C. S. Lewis wrote a book Surprised By Joy. It's about his conversion to Christianity. Desire for Joy is what he experienced as the deepest Desire. He couldn't find this Joy in worldly and sexual pleasures and in the occult (what he poetically named the World, Flesh and the Devil).
I haven't read the whole book. It caught my attention because of some passages dealing with the occult. It's the only book that talks about "spiritual lust". Here's one passage that may be of interest to you:
Two things hitherto widely separated in my mind rushed together: the imaginative longing for Joy, or rather the longing which was Joy, and the ravenous, quasi-prurient desire for the Occult, the Preternatural as such. And with these there came (less welcome) some stirring of unease, some of the immemorial fear we have all known in the nursery, and (if we are honest) long after the nursery age. There is a kind of gravitation in the mind whereby good rushes to good and evil to evil. This mingled repulsion and desire drew towards them everything else in me that was bad. The idea that if there were Occult knowledge it was known to very few and scorned by the many became an added attraction; "we few", you will remember, was an evocative expression for me. That the means should be Magic--the most exquisitely unorthodox thing in the world, unorthodox both by Christian and by Rationalist standards--of course appealed to the rebel in me. I was already acquainted with the more depraved side of Romanticism; had read Anactoria, and Wilde, and pored upon Beardsley, not hitherto attracted, but making no moral judgement. Now I thought I began to see the point of it. In a word, you have already had in this story the World and the Flesh; now came the Devil. If there had been in the neighbourhood some elder person who dabbled in dirt of the Magical kind (such have a good nose for potential disciples) I might now be a Satanist or a maniac.

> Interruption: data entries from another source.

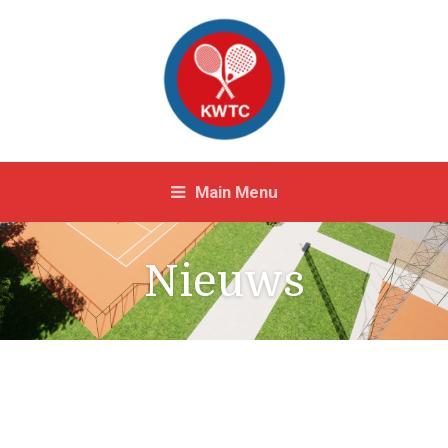
Main Menu
Nieuws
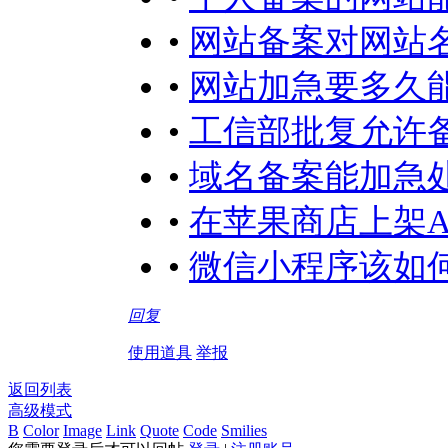
•
网站备案对网站
•
网站加急要多久
•
工信部批复允许
•
域名备案能加急
•
在苹果商店上架A
•
微信小程序该如何
回复
使用道具
举报
返回列表
高级模式
B
Color
Image
Link
Quote
Code
Smilies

In actual fact I was wonderfully protected, and this spiritual debauch had in the end one rather good result. I was protected, first, by ignorance and incapacity. Whether Magic were possible or not, I at any rate had no teacher to start me on the path. I was protected also by cowardice; the reawakened terrors of childhood might add a spice to my greed and curiosity as long as it was daylight. Alone, and in darkness, I used my best endeavours to become a strict Materialist again; not always with success. A "Perhaps" is quite enough for the nerves to work upon. But my best protection was the known nature of Joy. This ravenous desire to break the bounds, to tear the curtain, to be in the secret, revealed itself, more and more clearly the longer I indulged it, to be quite different from the longing that is Joy. Its coarse strength betrayed it. Slowly, and with many relapses, I came to see that the magical conclusion was just as irrelevant to Joy as the erotic conclusion had been. Once again one had changed scents. If circles and pentangles and the Tetragrammaton had been tried and had in fact raised, or seemed to raise, a spirit, that might have been--if a man's nerves could stand it--extremely interesting; but the real Desirable would have evaded one, the real Desire would have been left saying, "What is this to me?"